**PROVIDED INFORMATION**
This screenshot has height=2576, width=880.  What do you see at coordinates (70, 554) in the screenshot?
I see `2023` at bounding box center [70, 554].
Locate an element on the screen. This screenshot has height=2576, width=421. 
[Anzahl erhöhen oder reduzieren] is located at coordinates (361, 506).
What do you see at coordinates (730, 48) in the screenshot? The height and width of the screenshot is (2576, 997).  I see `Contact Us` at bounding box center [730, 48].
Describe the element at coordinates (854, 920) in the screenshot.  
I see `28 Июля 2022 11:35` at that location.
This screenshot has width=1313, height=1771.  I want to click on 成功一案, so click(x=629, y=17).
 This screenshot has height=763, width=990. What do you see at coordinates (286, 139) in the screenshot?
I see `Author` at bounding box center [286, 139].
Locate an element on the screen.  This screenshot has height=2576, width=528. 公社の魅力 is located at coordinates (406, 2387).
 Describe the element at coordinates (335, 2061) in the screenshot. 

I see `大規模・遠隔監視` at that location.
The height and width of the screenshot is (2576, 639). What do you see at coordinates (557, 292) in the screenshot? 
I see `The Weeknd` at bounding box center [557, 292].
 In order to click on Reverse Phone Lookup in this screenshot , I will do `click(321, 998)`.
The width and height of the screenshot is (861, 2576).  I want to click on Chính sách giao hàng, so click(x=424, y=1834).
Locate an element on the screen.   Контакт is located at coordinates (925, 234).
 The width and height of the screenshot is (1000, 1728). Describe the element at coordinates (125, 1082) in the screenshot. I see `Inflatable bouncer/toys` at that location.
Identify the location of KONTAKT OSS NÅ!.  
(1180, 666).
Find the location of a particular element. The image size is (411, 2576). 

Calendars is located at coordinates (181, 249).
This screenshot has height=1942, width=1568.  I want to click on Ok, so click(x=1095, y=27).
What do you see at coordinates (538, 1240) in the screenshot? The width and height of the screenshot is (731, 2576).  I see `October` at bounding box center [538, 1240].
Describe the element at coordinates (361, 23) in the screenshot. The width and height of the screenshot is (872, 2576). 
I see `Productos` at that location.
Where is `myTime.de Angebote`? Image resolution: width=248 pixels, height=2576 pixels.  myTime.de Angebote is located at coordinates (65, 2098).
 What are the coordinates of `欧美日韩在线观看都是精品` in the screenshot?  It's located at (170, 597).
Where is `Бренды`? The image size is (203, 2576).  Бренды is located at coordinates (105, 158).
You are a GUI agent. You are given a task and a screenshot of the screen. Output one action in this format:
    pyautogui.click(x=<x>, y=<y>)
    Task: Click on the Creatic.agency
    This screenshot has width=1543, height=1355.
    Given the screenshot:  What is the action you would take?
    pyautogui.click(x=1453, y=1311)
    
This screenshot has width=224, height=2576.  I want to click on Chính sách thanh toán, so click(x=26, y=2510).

**TASK PROMPT**
Once more, write out the records in full, exactly as they appear.

**SOLUTION BELOW**
This screenshot has height=2576, width=880.  What do you see at coordinates (70, 554) in the screenshot?
I see `2023` at bounding box center [70, 554].
Locate an element on the screen. This screenshot has height=2576, width=421. 
[Anzahl erhöhen oder reduzieren] is located at coordinates (361, 506).
What do you see at coordinates (730, 48) in the screenshot? The height and width of the screenshot is (2576, 997).  I see `Contact Us` at bounding box center [730, 48].
Describe the element at coordinates (854, 920) in the screenshot.  
I see `28 Июля 2022 11:35` at that location.
This screenshot has width=1313, height=1771.  I want to click on 成功一案, so click(x=629, y=17).
 This screenshot has height=763, width=990. What do you see at coordinates (286, 139) in the screenshot?
I see `Author` at bounding box center [286, 139].
Locate an element on the screen.  This screenshot has height=2576, width=528. 公社の魅力 is located at coordinates (406, 2387).
 Describe the element at coordinates (335, 2061) in the screenshot. 

I see `大規模・遠隔監視` at that location.
The height and width of the screenshot is (2576, 639). What do you see at coordinates (557, 292) in the screenshot? 
I see `The Weeknd` at bounding box center [557, 292].
 In order to click on Reverse Phone Lookup in this screenshot , I will do `click(321, 998)`.
The width and height of the screenshot is (861, 2576).  I want to click on Chính sách giao hàng, so click(x=424, y=1834).
Locate an element on the screen.   Контакт is located at coordinates (925, 234).
 The width and height of the screenshot is (1000, 1728). Describe the element at coordinates (125, 1082) in the screenshot. I see `Inflatable bouncer/toys` at that location.
Identify the location of KONTAKT OSS NÅ!.  
(1180, 666).
Find the location of a particular element. The image size is (411, 2576). 

Calendars is located at coordinates (181, 249).
This screenshot has height=1942, width=1568.  I want to click on Ok, so click(x=1095, y=27).
What do you see at coordinates (538, 1240) in the screenshot? The width and height of the screenshot is (731, 2576).  I see `October` at bounding box center [538, 1240].
Describe the element at coordinates (361, 23) in the screenshot. The width and height of the screenshot is (872, 2576). 
I see `Productos` at that location.
Where is `myTime.de Angebote`? Image resolution: width=248 pixels, height=2576 pixels.  myTime.de Angebote is located at coordinates (65, 2098).
 What are the coordinates of `欧美日韩在线观看都是精品` in the screenshot?  It's located at (170, 597).
Where is `Бренды`? The image size is (203, 2576).  Бренды is located at coordinates (105, 158).
You are a GUI agent. You are given a task and a screenshot of the screen. Output one action in this format:
    pyautogui.click(x=<x>, y=<y>)
    Task: Click on the Creatic.agency
    This screenshot has width=1543, height=1355.
    Given the screenshot:  What is the action you would take?
    pyautogui.click(x=1453, y=1311)
    
This screenshot has width=224, height=2576.  I want to click on Chính sách thanh toán, so click(x=26, y=2510).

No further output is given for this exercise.